Dünyadaki verilerin bize söylediği şey silah ticareti ve uyuşturucu ticaretinin yanında üçüncü en büyük ticaret; insan ticareti. İnsanların sınırlardan para karşılığında geçirilmesi, bir meta gibi alınıp satılması meselesi. İnsan ticareti bugün üçüncü büyük suç endüstrisi haline gelmiş durumda.

Kitabınızda 'kaçak' göçmen işçileri 'hafif piyadeler' olarak tarif ediyorsunuz.

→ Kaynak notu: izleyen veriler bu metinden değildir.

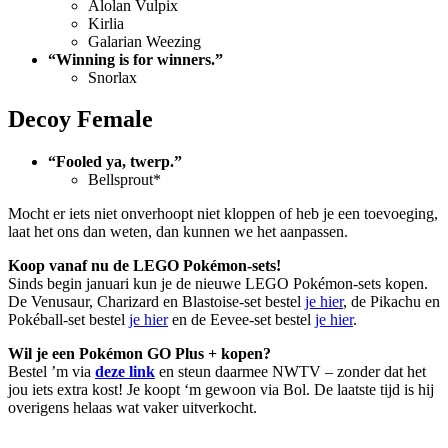
Alolan Vulpix
Kirlia
Galarian Weezing
“Winning is for winners.”
Snorlax
Decoy Female
“Fooled ya, twerp.”
Bellsprout*
Mocht er iets niet onverhoopt niet kloppen of heb je een toevoeging,
laat het ons dan weten, dan kunnen we het aanpassen.
Koop vanaf nu de LEGO Pokémon-sets!
Sinds begin januari kun je de nieuwe LEGO Pokémon-sets kopen.
De Venusaur, Charizard en Blastoise-set bestel
je hier
, de Pikachu en
Pokéball-set bestel
je hier
en de Eevee-set bestel
je hier
.
Wil je een Pokémon GO Plus + kopen?
Bestel ’m via
deze link
en steun daarmee NWTV – zonder dat het
jou iets extra kost! Je koopt ‘m gewoon via Bol. De laatste tijd is hij
overigens helaas wat vaker uitverkocht.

Niçin? 

Marx’tan ödünç aldığım bir kavram. Siz buna ödünç almak değil, çalmak da diyebilirsiniz. Marx, kapitalist düzenin sistematik bir biçimde işsiz ordusu yarattığını iddia eder. Boşta olan bir iş gücü orada durur. Bunun adına Marx “Yedek iş gücü” der. Yedek iş gücü kapitalist sistemin işleyişi açısından hayati bir öneme sahiptir. Kapitalist sistem boşta bir grup insanı tutarak; çalıştırdıklarını onlara sunulan koşullara razı eder. 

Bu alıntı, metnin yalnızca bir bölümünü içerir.